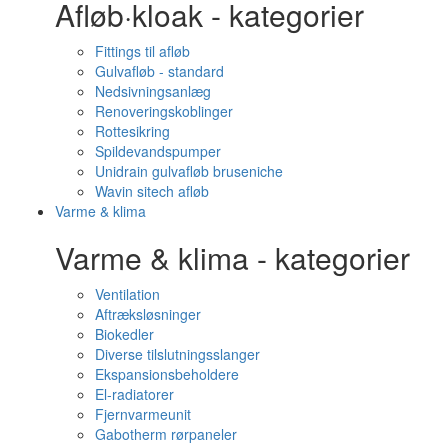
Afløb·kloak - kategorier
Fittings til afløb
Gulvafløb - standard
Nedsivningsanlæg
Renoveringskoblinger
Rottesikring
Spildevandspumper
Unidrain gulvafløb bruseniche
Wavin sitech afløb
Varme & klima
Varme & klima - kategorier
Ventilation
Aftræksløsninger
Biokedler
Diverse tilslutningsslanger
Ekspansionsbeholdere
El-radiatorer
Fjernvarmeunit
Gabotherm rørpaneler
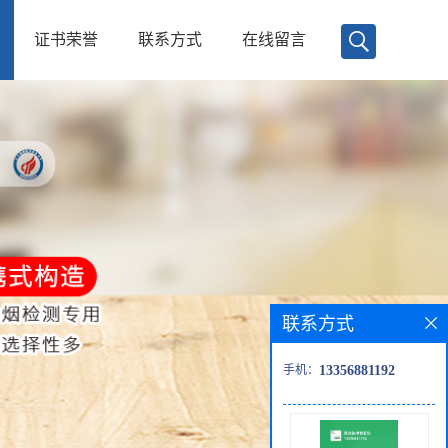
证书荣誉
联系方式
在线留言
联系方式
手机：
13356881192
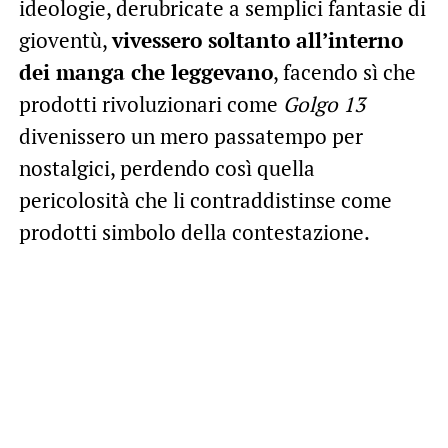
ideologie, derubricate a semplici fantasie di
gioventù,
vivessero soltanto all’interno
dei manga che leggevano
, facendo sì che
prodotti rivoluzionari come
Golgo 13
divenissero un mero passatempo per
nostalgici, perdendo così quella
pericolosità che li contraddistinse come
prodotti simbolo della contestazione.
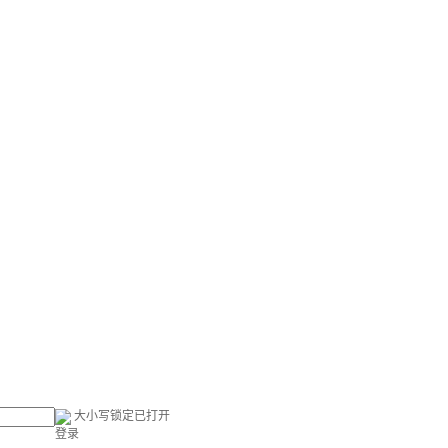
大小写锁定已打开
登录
...
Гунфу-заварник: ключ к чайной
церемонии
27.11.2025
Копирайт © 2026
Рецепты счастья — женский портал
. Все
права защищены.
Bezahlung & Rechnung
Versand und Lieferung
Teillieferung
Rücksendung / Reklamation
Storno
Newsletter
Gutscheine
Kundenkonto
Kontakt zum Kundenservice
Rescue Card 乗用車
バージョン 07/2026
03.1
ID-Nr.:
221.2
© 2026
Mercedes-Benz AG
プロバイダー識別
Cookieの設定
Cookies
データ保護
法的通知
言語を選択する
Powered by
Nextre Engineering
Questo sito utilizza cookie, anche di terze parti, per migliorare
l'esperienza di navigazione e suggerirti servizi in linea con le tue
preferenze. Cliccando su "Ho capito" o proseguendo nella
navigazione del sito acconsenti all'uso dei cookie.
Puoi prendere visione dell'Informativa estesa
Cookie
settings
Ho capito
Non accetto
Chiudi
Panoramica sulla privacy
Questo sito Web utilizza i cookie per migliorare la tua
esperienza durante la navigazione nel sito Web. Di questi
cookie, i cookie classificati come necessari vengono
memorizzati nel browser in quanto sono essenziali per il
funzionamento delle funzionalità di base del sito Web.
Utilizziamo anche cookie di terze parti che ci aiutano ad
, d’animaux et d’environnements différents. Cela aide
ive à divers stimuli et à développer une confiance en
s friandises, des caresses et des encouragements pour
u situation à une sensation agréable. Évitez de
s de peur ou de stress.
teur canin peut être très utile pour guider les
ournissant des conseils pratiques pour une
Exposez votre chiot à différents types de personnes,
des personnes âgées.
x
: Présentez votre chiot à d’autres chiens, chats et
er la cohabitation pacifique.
---
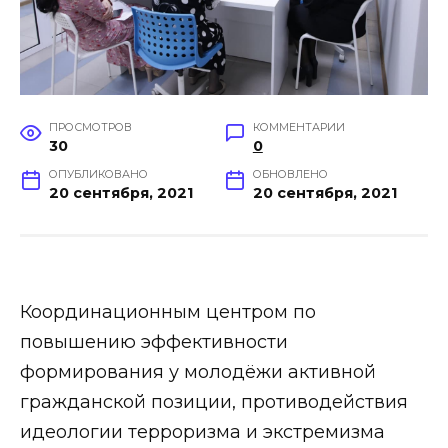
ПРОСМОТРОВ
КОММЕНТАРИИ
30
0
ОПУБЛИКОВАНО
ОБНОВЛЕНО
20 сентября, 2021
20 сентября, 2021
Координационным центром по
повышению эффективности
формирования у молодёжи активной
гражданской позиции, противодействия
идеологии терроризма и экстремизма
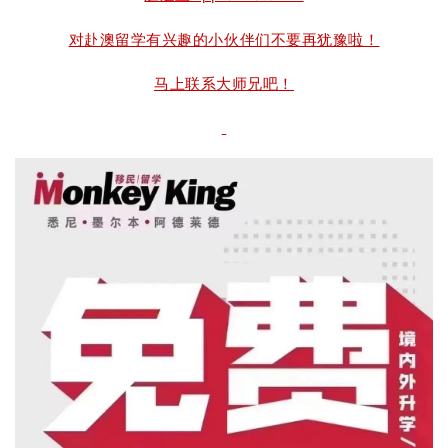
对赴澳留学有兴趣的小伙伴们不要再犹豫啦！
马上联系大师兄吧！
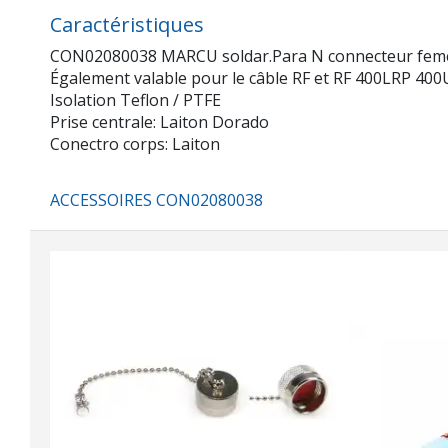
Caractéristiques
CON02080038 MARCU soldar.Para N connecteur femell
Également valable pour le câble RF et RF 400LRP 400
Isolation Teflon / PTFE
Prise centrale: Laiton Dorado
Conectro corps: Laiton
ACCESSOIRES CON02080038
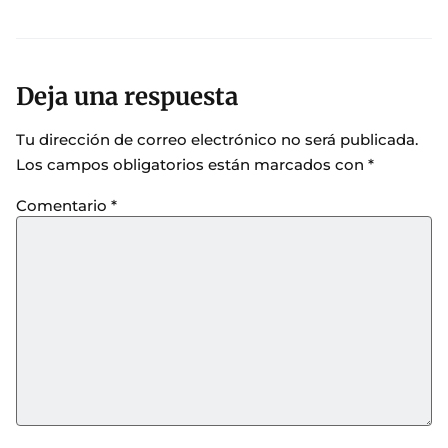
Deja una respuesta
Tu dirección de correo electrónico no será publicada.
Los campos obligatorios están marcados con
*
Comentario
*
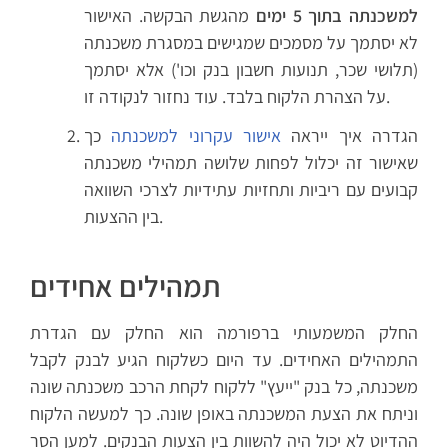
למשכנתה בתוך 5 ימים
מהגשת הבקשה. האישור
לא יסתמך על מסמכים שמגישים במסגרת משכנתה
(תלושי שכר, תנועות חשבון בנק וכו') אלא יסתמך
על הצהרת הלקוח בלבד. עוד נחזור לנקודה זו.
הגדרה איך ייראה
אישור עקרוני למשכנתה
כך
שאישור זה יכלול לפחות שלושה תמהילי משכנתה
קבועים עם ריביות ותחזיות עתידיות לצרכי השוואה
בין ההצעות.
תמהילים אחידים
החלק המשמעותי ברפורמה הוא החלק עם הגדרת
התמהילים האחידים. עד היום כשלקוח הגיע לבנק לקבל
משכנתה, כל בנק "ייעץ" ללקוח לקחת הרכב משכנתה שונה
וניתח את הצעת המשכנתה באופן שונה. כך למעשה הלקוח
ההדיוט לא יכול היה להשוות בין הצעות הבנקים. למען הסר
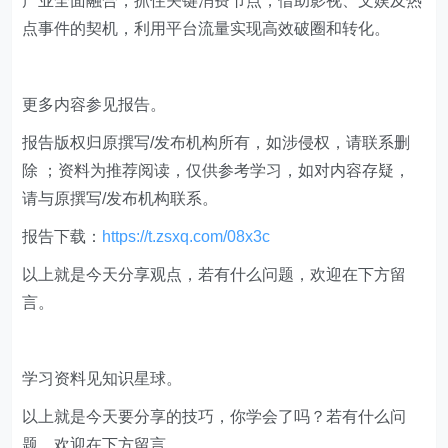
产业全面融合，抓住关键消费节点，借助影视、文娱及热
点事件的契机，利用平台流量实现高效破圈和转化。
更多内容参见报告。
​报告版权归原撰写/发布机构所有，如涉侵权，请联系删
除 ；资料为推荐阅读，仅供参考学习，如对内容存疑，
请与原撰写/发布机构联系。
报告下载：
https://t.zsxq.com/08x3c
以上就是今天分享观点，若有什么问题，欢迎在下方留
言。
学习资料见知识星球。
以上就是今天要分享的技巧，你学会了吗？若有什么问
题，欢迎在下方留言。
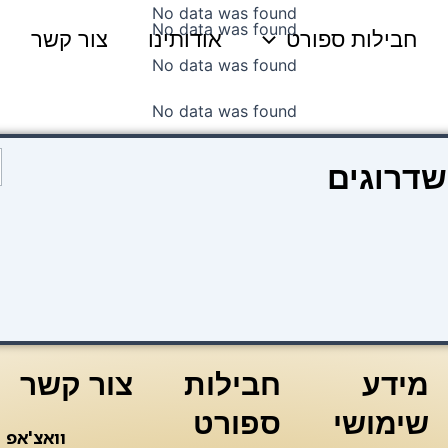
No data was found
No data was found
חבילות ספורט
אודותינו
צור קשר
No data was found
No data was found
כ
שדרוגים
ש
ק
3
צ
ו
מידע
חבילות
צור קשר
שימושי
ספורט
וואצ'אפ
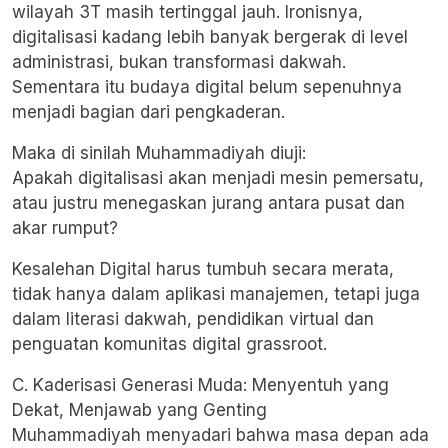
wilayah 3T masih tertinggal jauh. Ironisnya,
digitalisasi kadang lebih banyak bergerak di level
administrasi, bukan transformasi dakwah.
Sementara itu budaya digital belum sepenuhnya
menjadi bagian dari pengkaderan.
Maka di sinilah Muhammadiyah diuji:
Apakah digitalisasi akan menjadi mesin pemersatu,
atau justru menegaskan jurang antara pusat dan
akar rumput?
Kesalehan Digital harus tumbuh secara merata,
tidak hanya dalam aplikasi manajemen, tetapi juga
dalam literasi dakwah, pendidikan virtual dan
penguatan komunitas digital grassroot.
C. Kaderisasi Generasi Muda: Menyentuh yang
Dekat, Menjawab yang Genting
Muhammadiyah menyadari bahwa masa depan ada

*ASSIGNMENT:* Among the records above, a stretch begins at the line containing "Utilizziamo anche cookie" and ends at the line containing "s de peur ou de stress.". Restate that stretch word for word, and nothing else.

*WRITTEN RESPONSE:*
Utilizziamo anche cookie di terze parti che ci aiutano ad
, d’animaux et d’environnements différents. Cela aide
ive à divers stimuli et à développer une confiance en
s friandises, des caresses et des encouragements pour
u situation à une sensation agréable. Évitez de
s de peur ou de stress.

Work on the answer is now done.